## REQUIREMENT
Your reply should reproduce each line below exactly and carry none of the pictures.

## MATERIALS PROVIDED

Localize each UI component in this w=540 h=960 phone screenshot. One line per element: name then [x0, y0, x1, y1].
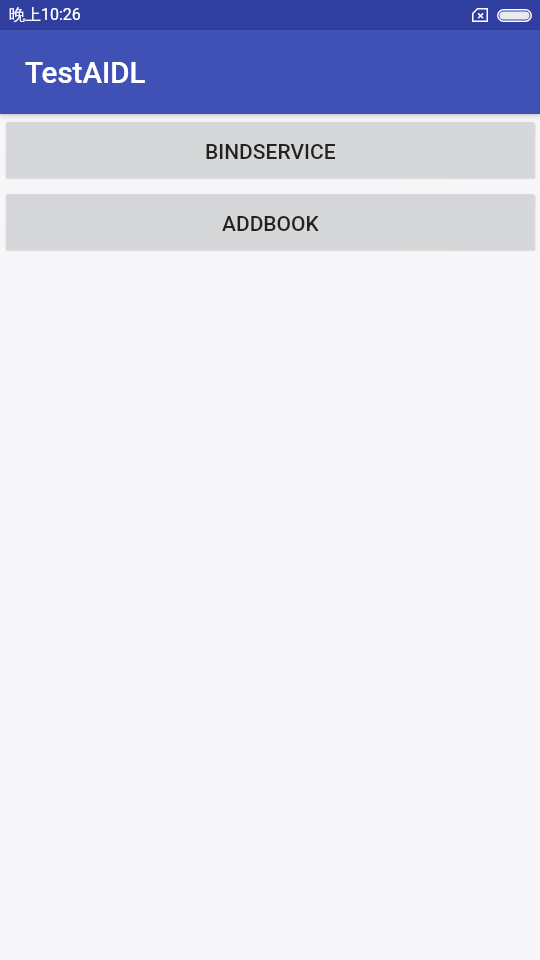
other: No SIM card [472, 8, 488, 22]
button[interactable]: BINDSERVICE [6, 122, 534, 178]
button[interactable]: ADDBOOK [6, 194, 534, 250]
staticText: TestAIDL [25, 56, 146, 91]
other: Battery [497, 9, 532, 22]
staticText: BINDSERVICE [205, 140, 336, 165]
staticText: ADDBOOK [222, 212, 319, 237]
staticText: 晚上10:26 [9, 5, 81, 25]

## TASK ANSWER
Localize each UI component in this w=540 h=960 phone screenshot. One line per element: name then [x0, y0, x1, y1].
other: No SIM card [472, 8, 488, 22]
button[interactable]: BINDSERVICE [6, 122, 534, 178]
button[interactable]: ADDBOOK [6, 194, 534, 250]
staticText: TestAIDL [25, 56, 146, 91]
other: Battery [497, 9, 532, 22]
staticText: BINDSERVICE [205, 140, 336, 165]
staticText: ADDBOOK [222, 212, 319, 237]
staticText: 晚上10:26 [9, 5, 81, 25]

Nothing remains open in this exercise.